The New York Times also found a way to justify reporting on the destruction in social justice terms. “One pattern that emerged in the aftermath of the riots in Kenosha: Many white-owned businesses like Mr. Carpenter’s had better, more comprehensive insurance and records than those owned by people of color, according to several leaders in the business community,” Bowles wrote.
While this anecdote seems to prop up the idea of “institutional racism,” Bowles did not seem to acknowledge that rioters motivated by fighting “institutional racism” perpetrated serious damage to black and minority communities. The destruction disproportionately hit black communities in Kenosha, Wisc., Minneapolis, and Chicago. The riots destroyed black lives, black livelihoods, and black monuments. At least 26 Americans have died in the riots, most of them black.
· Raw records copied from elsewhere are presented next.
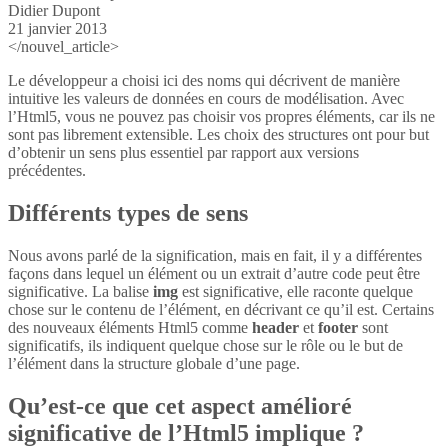
Didier Dupont
21 janvier 2013
</nouvel_article>
Le développeur a choisi ici des noms qui décrivent de manière
intuitive les valeurs de données en cours de modélisation. Avec
l’Html5, vous ne pouvez pas choisir vos propres éléments, car ils ne
sont pas librement extensible. Les choix des structures ont pour but
d’obtenir un sens plus essentiel par rapport aux versions
précédentes.
Différents types de sens
Nous avons parlé de la signification, mais en fait, il y a différentes
façons dans lequel un élément ou un extrait d’autre code peut être
significative. La balise
img
est significative, elle raconte quelque
chose sur le contenu de l’élément, en décrivant ce qu’il est. Certains
des nouveaux éléments Html5 comme
header
et
footer
sont
significatifs, ils indiquent quelque chose sur le rôle ou le but de
l’élément dans la structure globale d’une page.
Qu’est-ce que cet aspect amélioré
significative de l’Html5 implique ?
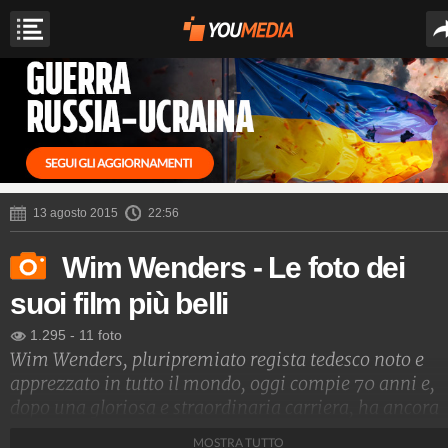
13 agosto 2015
22:56
Wim Wenders - Le foto dei
suoi film più belli
1.295
-
11 foto
Wim Wenders, pluripremiato regista tedesco noto e
apprezzato in tutto il mondo, oggi compie 70 anni e,
dopo una gloriosa e straordinaria carriera, ha ancora
tanto da dire e dare.
MOSTRA TUTTO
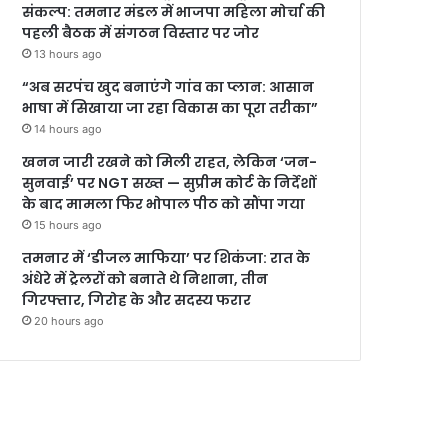
संकल्प: तमनार मंडल में भाजपा महिला मोर्चा की
पहली बैठक में संगठन विस्तार पर जोर
13 hours ago
“अब सरपंच खुद बनाएंगे गांव का प्लान: आसान
भाषा में सिखाया जा रहा विकास का पूरा तरीका”
14 hours ago
खनन जारी रखने को मिली राहत, लेकिन ‘जन-
सुनवाई’ पर NGT सख्त — सुप्रीम कोर्ट के निर्देशों
के बाद मामला फिर भोपाल पीठ को सौंपा गया
15 hours ago
तमनार में ‘डीजल माफिया’ पर शिकंजा: रात के
अंधेरे में ट्रेलरों को बनाते थे निशाना, तीन
गिरफ्तार, गिरोह के और सदस्य फरार
20 hours ago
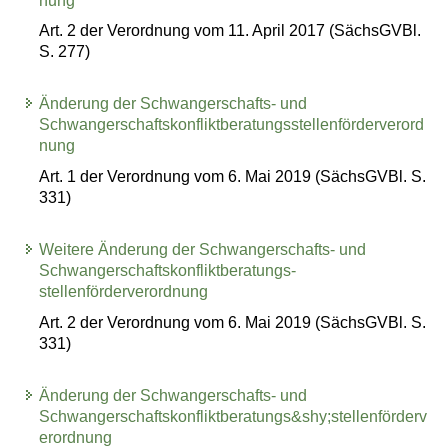
nung
Art. 2 der Verordnung vom 11. April 2017 (SächsGVBl.
S. 277)
Änderung der Schwangerschafts- und
Schwangerschaftskonfliktberatungsstellenförderverord
nung
Art. 1 der Verordnung vom 6. Mai 2019 (SächsGVBl. S.
331)
Weitere Änderung der Schwangerschafts- und
Schwangerschaftskonfliktberatungs-
stellenförderverordnung
Art. 2 der Verordnung vom 6. Mai 2019 (SächsGVBl. S.
331)
Änderung der Schwangerschafts- und
Schwangerschaftskonfliktberatungs&shy;stellenförderv
erordnung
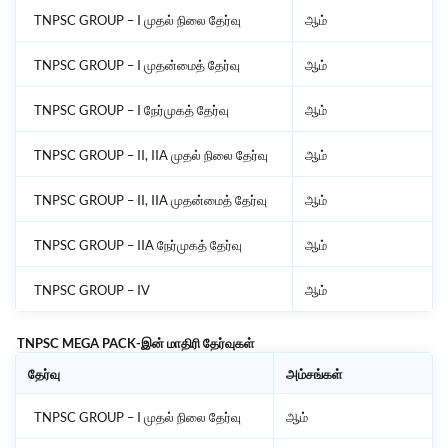
TNPSC GROUP – I முதல் நிலை தேர்வு
ஆம்
TNPSC GROUP – I முதன்மைத் தேர்வு
ஆம்
TNPSC GROUP – I நேர்முகத் தேர்வு
ஆம்
TNPSC GROUP – II, IIA முதல் நிலை தேர்வு
ஆம்
TNPSC GROUP – II, IIA முதன்மைத் தேர்வு
ஆம்
TNPSC GROUP – IIA நேர்முகத் தேர்வு
ஆம்
TNPSC GROUP – IV
ஆம்
TNPSC MEGA PACK-இன்
மாதிரி
தேர்வுகள்
தேர்வு
அம்சங்கள்
TNPSC GROUP – I முதல் நிலை தேர்வு
ஆம்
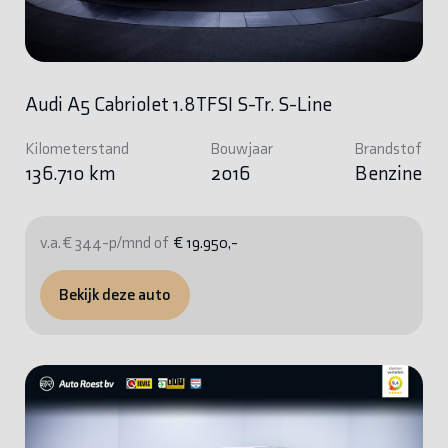
Audi A5 Cabriolet 1.8TFSI S-Tr. S-Line
Kilometerstand
Bouwjaar
Brandstof
136.710 km
2016
Benzine
v.a. € 344-p/mnd of
€ 19.950,-
Bekijk deze auto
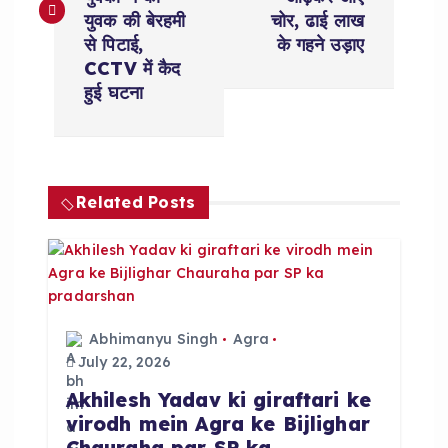
s
युवक की बेरहमी
चोर, ढाई लाख
t
से पिटाई,
के गहने उड़ाए
CCTV में कैद
n
हुई घटना
a
v
Related Posts
i
g
a
Abhimanyu Singh
Agra
July 22, 2026
t
Akhilesh Yadav ki giraftari ke
virodh mein Agra ke Bijlighar
i
Chauraha par SP ka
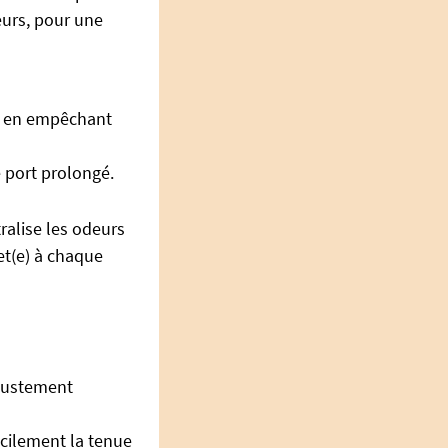
eurs, pour une
out en empêchant
 port prolongé.
ralise les odeurs
et(e) à chaque
justement
acilement la tenue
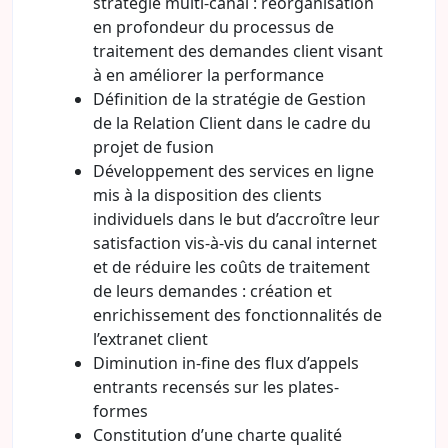
stratégie multi-canal : réorganisation
en profondeur du processus de
traitement des demandes client visant
à en améliorer la performance
Définition de la stratégie de Gestion
de la Relation Client dans le cadre du
projet de fusion
Développement des services en ligne
mis à la disposition des clients
individuels dans le but d’accroître leur
satisfaction vis-à-vis du canal internet
et de réduire les coûts de traitement
de leurs demandes : création et
enrichissement des fonctionnalités de
l’extranet client
Diminution in-fine des flux d’appels
entrants recensés sur les plates-
formes
Constitution d’une charte qualité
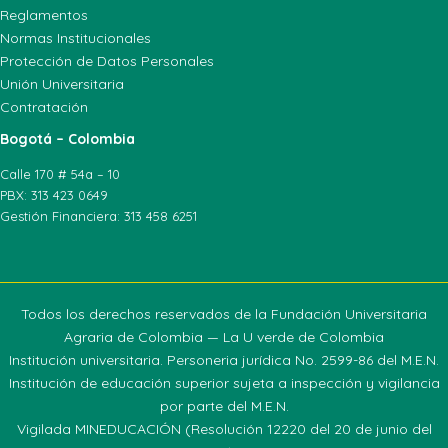
Reglamentos
Normas Institucionales
Protección de Datos Personales
Unión Universitaria
Contratación
Bogotá – Colombia
Calle 170 # 54a – 10
PBX: 313 423 0649
Gestión Financiera: 313 458 6251
Todos los derechos reservados de la Fundación Universitaria
Agraria de Colombia — La U verde de Colombia
Institución universitaria. Personeria jurídica No. 2599-86 del M.E.N.
Institución de educación superior sujeta a inspección y vigilancia
por parte del M.E.N.
Vigilada MINEDUCACIÓN (Resolución 12220 del 20 de junio del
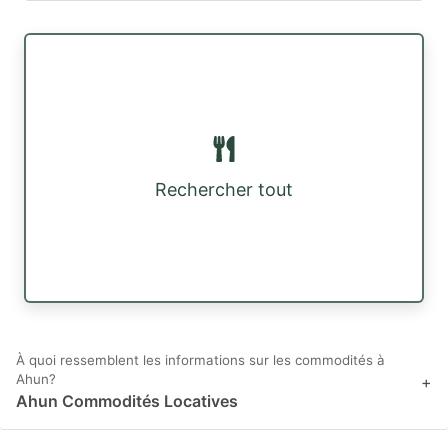
Rechercher tout
À quoi ressemblent les informations sur les commodités à
Ahun?
+
Ahun Commodités Locatives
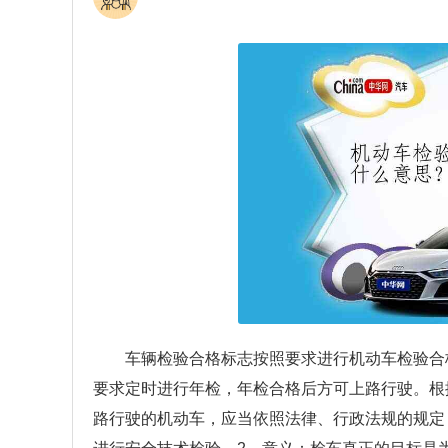
车辆检验合格标志按照要求进行机动车检验合
要求定时进行年检，年检合格后方可上路行驶。根
路行驶的机动车，应当依照法律、行政法规的规定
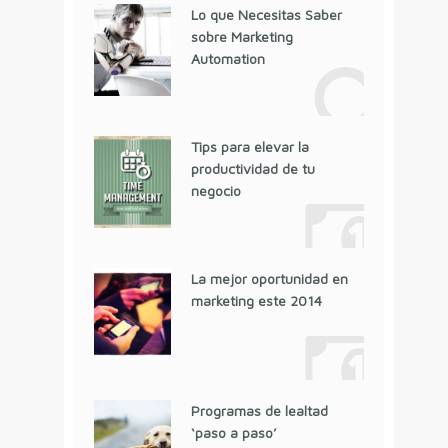
Lo que Necesitas Saber
sobre Marketing
Automation
Tips para elevar la
productividad de tu
negocio
La mejor oportunidad en
marketing este 2014
Programas de lealtad
‘paso a paso’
The New York Times has itself propped up the destructive ideology fueling the riots. Times staffers pressured the paper’s op-ed editor James Bennet to resign for merely agreeing to publish an op-ed from Sen. Tom Cotton (R-Ark.) acknowledging the importance of peaceful protest but calling for law and order against the destructive. In September, the Times published a report suggesting that any violence in the riots came from police and “right-wing activists.”
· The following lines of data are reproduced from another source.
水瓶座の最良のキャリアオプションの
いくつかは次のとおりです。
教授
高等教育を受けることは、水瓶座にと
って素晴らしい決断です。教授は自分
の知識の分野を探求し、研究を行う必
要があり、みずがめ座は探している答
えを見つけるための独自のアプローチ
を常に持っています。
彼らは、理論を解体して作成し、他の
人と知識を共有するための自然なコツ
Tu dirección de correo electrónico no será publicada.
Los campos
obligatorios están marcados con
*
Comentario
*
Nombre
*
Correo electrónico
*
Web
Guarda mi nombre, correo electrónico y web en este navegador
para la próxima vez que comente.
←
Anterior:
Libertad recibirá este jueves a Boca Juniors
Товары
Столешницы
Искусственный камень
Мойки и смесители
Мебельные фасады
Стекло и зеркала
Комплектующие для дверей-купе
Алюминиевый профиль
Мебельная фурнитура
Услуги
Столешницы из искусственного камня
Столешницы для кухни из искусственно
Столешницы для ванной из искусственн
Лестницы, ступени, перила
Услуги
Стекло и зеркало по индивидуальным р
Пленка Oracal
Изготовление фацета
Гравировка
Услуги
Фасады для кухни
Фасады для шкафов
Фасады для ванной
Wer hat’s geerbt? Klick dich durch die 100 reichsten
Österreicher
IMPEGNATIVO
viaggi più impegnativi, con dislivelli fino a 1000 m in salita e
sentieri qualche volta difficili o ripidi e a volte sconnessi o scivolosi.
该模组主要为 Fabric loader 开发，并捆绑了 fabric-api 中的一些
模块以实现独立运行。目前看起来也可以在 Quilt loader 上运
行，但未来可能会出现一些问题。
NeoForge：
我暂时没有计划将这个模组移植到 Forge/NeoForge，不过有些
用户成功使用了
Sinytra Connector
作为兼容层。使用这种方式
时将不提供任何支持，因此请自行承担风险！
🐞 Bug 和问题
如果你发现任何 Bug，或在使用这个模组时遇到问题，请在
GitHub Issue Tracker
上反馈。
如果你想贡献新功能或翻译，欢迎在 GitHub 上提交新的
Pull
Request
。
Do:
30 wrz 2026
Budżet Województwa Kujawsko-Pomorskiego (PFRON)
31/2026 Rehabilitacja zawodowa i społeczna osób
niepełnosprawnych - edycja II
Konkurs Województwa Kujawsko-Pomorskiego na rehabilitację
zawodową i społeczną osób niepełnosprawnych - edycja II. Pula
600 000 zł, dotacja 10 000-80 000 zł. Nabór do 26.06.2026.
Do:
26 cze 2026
Over the past year, the Times has pushed the “1619 Project,” which originally claimed that the true founding of the United States came with the arrival of the first black slaves in 1619, rather than with the Declaration of Independence in 1776. In September, the Times attempted to shove this fact down the memory hole, deleting the key text from its interactive website and sending the project’s founder, Nikole Hannah-Jones, on television to claim she never said 1619 was America’s true founding.
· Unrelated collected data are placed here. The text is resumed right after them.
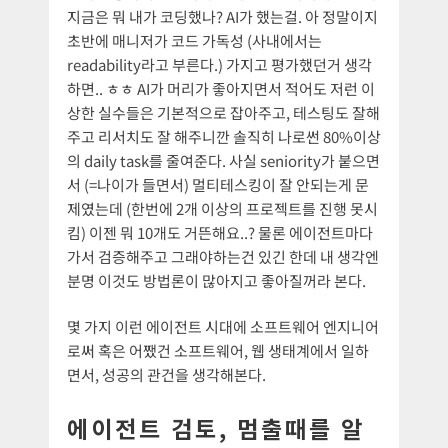
지금은 뭐 내가 코딩했나? AI가 했는걸. 아 정말이지
초반에 매니저가 코드 가독성 (사내에서는
readability라고 부른다.) 가지고 평가했던거 생각
하면.. ㅎㅎ AI가 머리가 좋아지면서 적어도 저런 이
상한 실수들은 기본적으로 잡아주고, 테스팅도 잘해
주고 리서치도 잘 해주니깐 솔직히 나로썬 80%이상
의 daily task를 줄여준다. 사실 seniority가 붙으면
서 (=나이가 들면서) 멀티테스킹이 잘 안되는게 문
제였는데 (한번에 2개 이상의 프로젝트를 진행 못시
킴) 이젠 뭐 10개도 거뜬해요..? 물론 에이전트마다
가서 검증해주고 그래야하는건 있긴 한데 내 생각엔
분명 이것도 방법론이 많아지고 좋아질꺼라 본다.
몇 가지 이런 에이전트 시대에 소프트웨어 엔지니어
로써 혹은 어쨌건 소프트웨어, 웹 생태계에서 일하
면서, 성공의 관건을 생각해본다.
에이전트 검토, 멈출때를 알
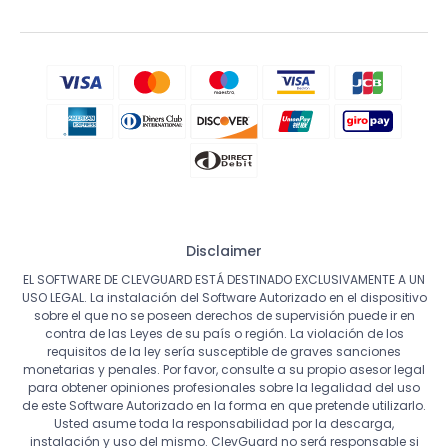
Disclaimer
EL SOFTWARE DE CLEVGUARD ESTÁ DESTINADO EXCLUSIVAMENTE A UN
USO LEGAL. La instalación del Software Autorizado en el dispositivo
sobre el que no se poseen derechos de supervisión puede ir en
contra de las Leyes de su país o región. La violación de los
requisitos de la ley sería susceptible de graves sanciones
monetarias y penales. Por favor, consulte a su propio asesor legal
para obtener opiniones profesionales sobre la legalidad del uso
de este Software Autorizado en la forma en que pretende utilizarlo.
Usted asume toda la responsabilidad por la descarga,
instalación y uso del mismo. ClevGuard no será responsable si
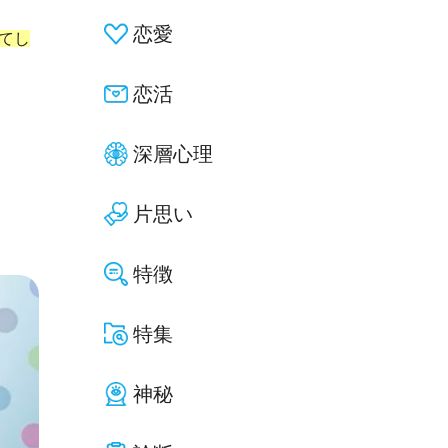
恋愛
てし
恋活
深層心理
片思い
特徴
特集
神秘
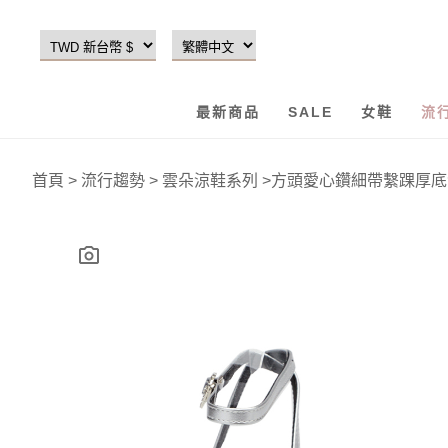
最新商品
SALE
女鞋
流
首頁
>
流行趨勢
>
雲朵涼鞋系列
>
方頭愛心鑽細帶繫踝厚底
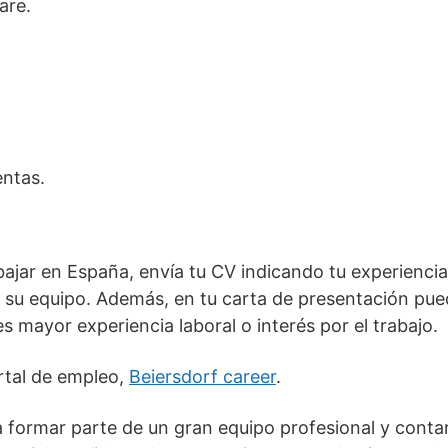
are.
entas.
ajar en España, envía tu CV indicando tu experiencia
 su equipo. Además, en tu carta de presentación puede
es mayor experiencia laboral o interés por el trabajo.
rtal de empleo,
Beiersdorf career
.
formar parte de un gran equipo profesional y conta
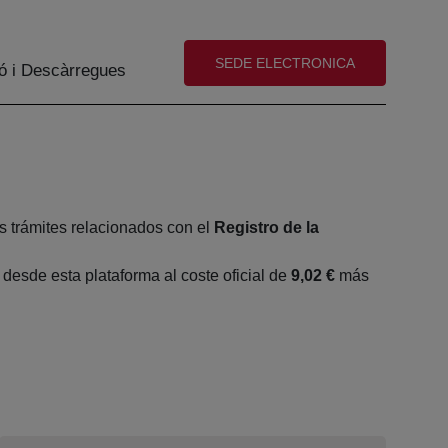
(abre en nueva ventana)
SEDE ELECTRONICA
ó i Descàrregues
s trámites relacionados con el
Registro de la
esde esta plataforma al coste oficial de
9,02 €
más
Perhaps the paper wished to deep-six this claim because it inspires riots. Portland activist Lilith Sinclair provided a chilling example of how claims of “institutional racism” and the Marxist critical race theory behind them inspire an aimless revolution. “There’s still a lot of work to undo the harm of colonized thought that has been pushed onto Black and indigenous communities,” she said. As examples of “colonized thought,” she mentioned Christianity and the “gender binary.” She said she organizes for “the abolition of … the “United States as we know it.”
When vandals toppled a statue of George Washington in Portland, they spray-painted “1619” on the statue. When Claremont’s Charles Kesler wrote in The New York Post, “Call them the 1619 riots,” 1619 Project Founder Nikole Hannah-Jones responded (in a since-deleted tweet) that “it would be an honor” to claim responsibility for the destructive riots. Rep. Ilhan Omar (D-Minn.) called for the “dismantling” of America’s “economy and political system,” in order to root out supposed racist oppression.
The Times was right to finally write about the destruction of the riots, but it seems too little, too late.
Why did America’s newspaper of record wait until after the election to publish this story? Perhaps the editors of The New York Times feared that reporting these truths would help President Donald Trump’s reelection. After all, Trump has loudly called for law and order. He has denounced Marxist critical race theory and the 1619 Project.
A Media Research Center survey suggested that the legacy media and Big Tech may have thrown the election to Democrat Joe Biden by suppressing the bombshell stories from Hunter Biden’s laptop in the lead-up to Election Day. Did the Times also skew the election by refusing to report on this damage until afterward?